Publicado na BBC Brasil.
A Coreia do Norte é o país mais fechado do mundo e um dos últimos exemplos da rígida estatização stalinista. Mas, desde a chegada ao poder de Kim Jong-un, em 2011, essa nação experimenta uma silenciosa transformação.
Hoje, diretores de empresas têm uma flexibilidade inimaginável antes da posse do “querido líder”, podendo fixar salários diferenciados para estimular a produção ou demitir funcionários.
As mudanças abrangem também a produção agrícola. Depois de entregar uma cota de produção ao Estado, os camponeses podem vender o excedente de forma privada, reinvestir os lucros ou gastá-lo.
Observadores dizem que nas ruas da capital, Pyongyang, os norte-coreanos têm podido exercer mais seu papel de consumidores.
Eles também já vivem grudados em seus celulares – assim como ocorre no resto do mundo -, e bolsas e casacos coloridos hoje usados pela população quebram a monotonia do vestuário socialista.
Segundo Bradley Babson, acadêmico da Universidade americana Johns Hopkins que estuda a Coreia do Norte, as mudanças respondem a uma necessidade do regime norte-coreano se legitimar frente à população depois das fomes ocorridas nos anos 1990 e em face de uma crescente influência da China.
Reforma coreana
China, Vietnã e Cuba são exemplos de transições de um sistema rigidamente comunista a outro que incorpora, em graus diversos, elementos de uma economia de mercado.
Cada exemplo é um caso próprio. No norte-coreano, trata-se de uma dinastia comunista que levou o culto da personalidade a extremos faraônicos.
As cenas de adoração coletiva têm caracterizado o comunismo norte-coreano desde o primeiro governo de Kim il-Sung, no pós-guerra.
Após a morte do “grande líder”, nos anos 1990, quem assumiu o poder foi seu filho, Kim Jong-il, apelidado de “querido líder”. E seu neto herdou o poder – e o apelido – em 2011.

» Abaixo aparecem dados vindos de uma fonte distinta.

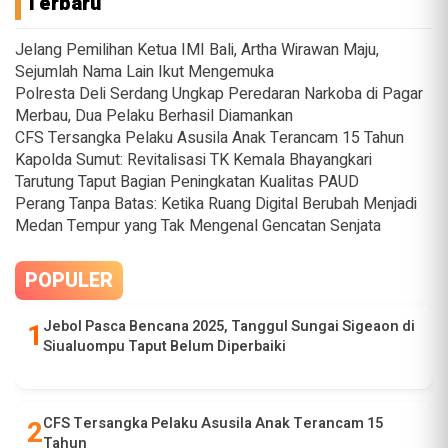
Terbaru
Jelang Pemilihan Ketua IMI Bali, Artha Wirawan Maju,
Sejumlah Nama Lain Ikut Mengemuka
Polresta Deli Serdang Ungkap Peredaran Narkoba di Pagar
Merbau, Dua Pelaku Berhasil Diamankan
CFS Tersangka Pelaku Asusila Anak Terancam 15 Tahun
Kapolda Sumut: Revitalisasi TK Kemala Bhayangkari
Tarutung Taput Bagian Peningkatan Kualitas PAUD
Perang Tanpa Batas: Ketika Ruang Digital Berubah Menjadi
Medan Tempur yang Tak Mengenal Gencatan Senjata
POPULER
Jebol Pasca Bencana 2025, Tanggul Sungai Sigeaon di
Siualuompu Taput Belum Diperbaiki
CFS Tersangka Pelaku Asusila Anak Terancam 15
Tahun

Esse sistema passou por questionamentos durante os anos 1990, quando centenas de milhares de pessoas morreram de inanição (primeiro, por culpa de grandes inundações; depois, em decorrência de uma seca prolongada) e o país ficou à beira do colapso.
Segundo Hazel Smith, diretora do Instituto Internacional de Estudos Coreanos da Universidade de Central Lancashire (Reino Unido) e autora de North Korea Markets and Military Rules (Mercados Norte-coreanos e Regime Militar, em tradução livre), tal momento foi decisivo para que começassem a ocorrer mudanças no sistema.
“A adoção (de práticas de) mercado surgiu primeiro em nível individual e como mecanismo (de sobrevivência) diante da fome, que pôs fim ao sistema em que o Estado pagava um salário suficiente para alimentar a população”, disse.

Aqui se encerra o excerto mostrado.